━━━━━ Data for this task

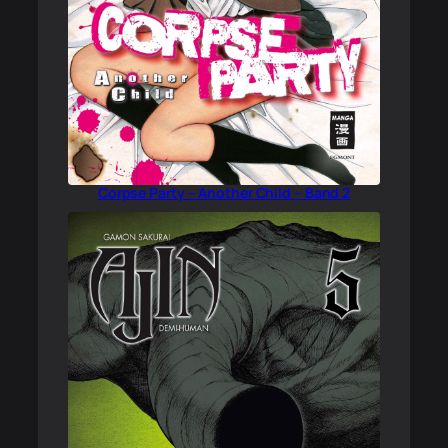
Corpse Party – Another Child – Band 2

━━━━━━━━━━
━━━━━ Data for this task

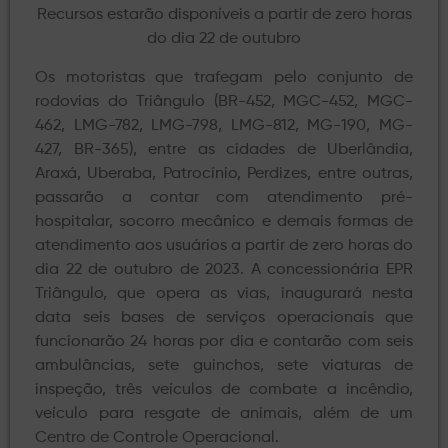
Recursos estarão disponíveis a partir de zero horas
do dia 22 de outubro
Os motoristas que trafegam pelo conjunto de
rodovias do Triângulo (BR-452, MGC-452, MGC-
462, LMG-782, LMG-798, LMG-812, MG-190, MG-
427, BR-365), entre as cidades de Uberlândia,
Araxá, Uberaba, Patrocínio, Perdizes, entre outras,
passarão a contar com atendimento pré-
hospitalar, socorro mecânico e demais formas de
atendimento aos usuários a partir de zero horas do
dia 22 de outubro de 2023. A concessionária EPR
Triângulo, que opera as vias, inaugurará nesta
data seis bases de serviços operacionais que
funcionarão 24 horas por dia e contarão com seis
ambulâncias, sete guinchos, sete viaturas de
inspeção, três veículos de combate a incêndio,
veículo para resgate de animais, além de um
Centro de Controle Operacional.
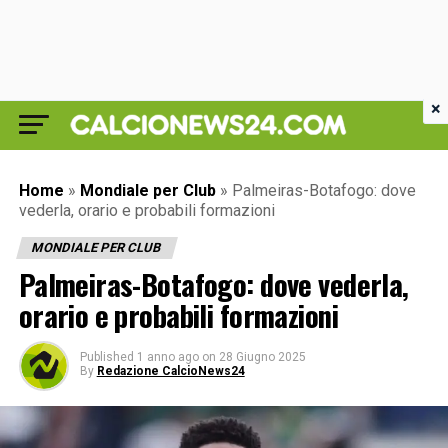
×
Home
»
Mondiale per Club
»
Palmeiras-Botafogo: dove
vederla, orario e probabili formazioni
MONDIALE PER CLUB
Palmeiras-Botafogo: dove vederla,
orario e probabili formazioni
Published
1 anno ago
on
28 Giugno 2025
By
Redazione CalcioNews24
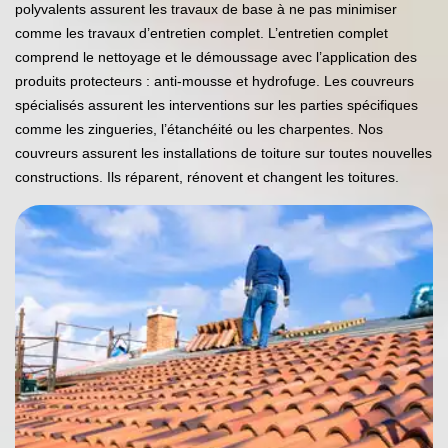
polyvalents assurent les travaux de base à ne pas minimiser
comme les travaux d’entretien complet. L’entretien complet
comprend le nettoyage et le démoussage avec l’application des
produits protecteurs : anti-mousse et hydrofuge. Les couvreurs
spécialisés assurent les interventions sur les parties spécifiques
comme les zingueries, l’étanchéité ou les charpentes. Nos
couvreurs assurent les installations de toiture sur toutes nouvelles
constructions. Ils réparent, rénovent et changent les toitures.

━━━━━━━━━━

Required work. Transcribe, word for word, the lines of the listing above from the one that contains "atendimento aos usuários" through the one that contains "constructions. Ils réparent, rénovent", keeping both ends and dropping the pictures.

Solution to this problem.
atendimento aos usuários a partir de zero horas do
dia 22 de outubro de 2023. A concessionária EPR
Triângulo, que opera as vias, inaugurará nesta
data seis bases de serviços operacionais que
funcionarão 24 horas por dia e contarão com seis
ambulâncias, sete guinchos, sete viaturas de
inspeção, três veículos de combate a incêndio,
veículo para resgate de animais, além de um
Centro de Controle Operacional.
×
Home
»
Mondiale per Club
»
Palmeiras-Botafogo: dove
vederla, orario e probabili formazioni
MONDIALE PER CLUB
Palmeiras-Botafogo: dove vederla,
orario e probabili formazioni
Published
1 anno ago
on
28 Giugno 2025
By
Redazione CalcioNews24
polyvalents assurent les travaux de base à ne pas minimiser
comme les travaux d’entretien complet. L’entretien complet
comprend le nettoyage et le démoussage avec l’application des
produits protecteurs : anti-mousse et hydrofuge. Les couvreurs
spécialisés assurent les interventions sur les parties spécifiques
comme les zingueries, l’étanchéité ou les charpentes. Nos
couvreurs assurent les installations de toiture sur toutes nouvelles
constructions. Ils réparent, rénovent et changent les toitures.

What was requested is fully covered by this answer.